PROBLEM DESCRIPTION => Look through the listing below, find every line with the string "Kommentar", and copy it.

= Beginning of Section =

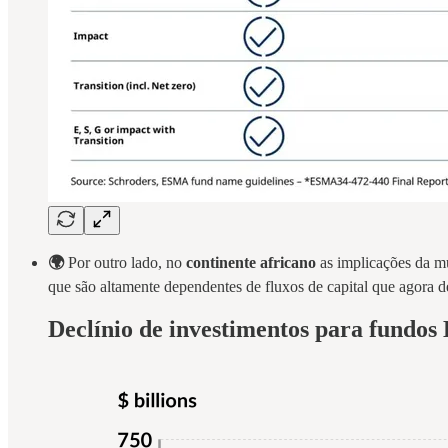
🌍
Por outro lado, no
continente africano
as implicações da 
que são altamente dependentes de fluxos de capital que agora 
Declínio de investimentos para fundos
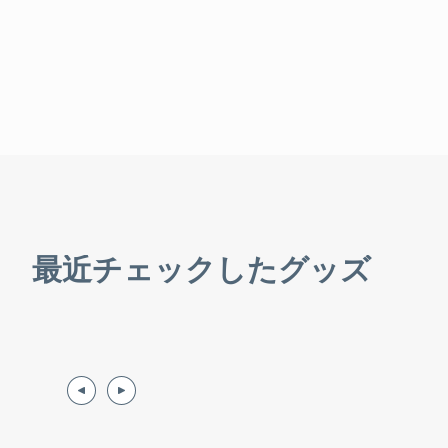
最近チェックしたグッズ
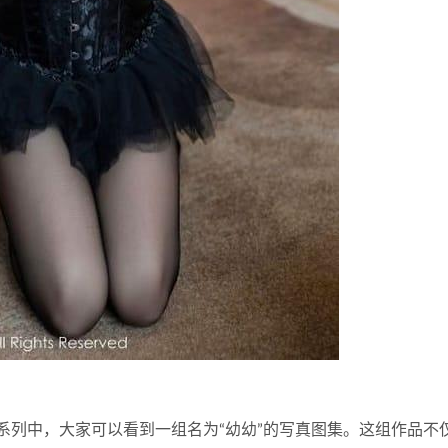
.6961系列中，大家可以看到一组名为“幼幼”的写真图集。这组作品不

= End of Section =
= Beginning of Section =

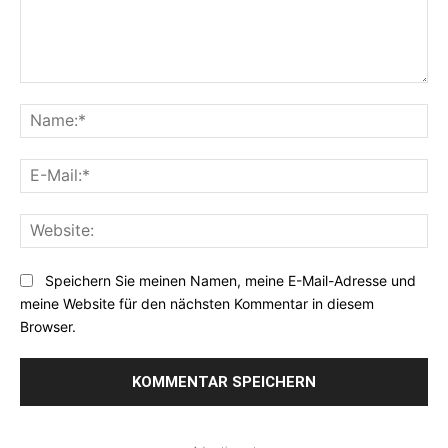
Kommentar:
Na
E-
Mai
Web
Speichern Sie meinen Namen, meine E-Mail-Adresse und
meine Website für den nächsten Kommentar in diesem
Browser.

= End of Section =

ANSWER BOX =>
Kommentar:
meine Website für den nächsten Kommentar in diesem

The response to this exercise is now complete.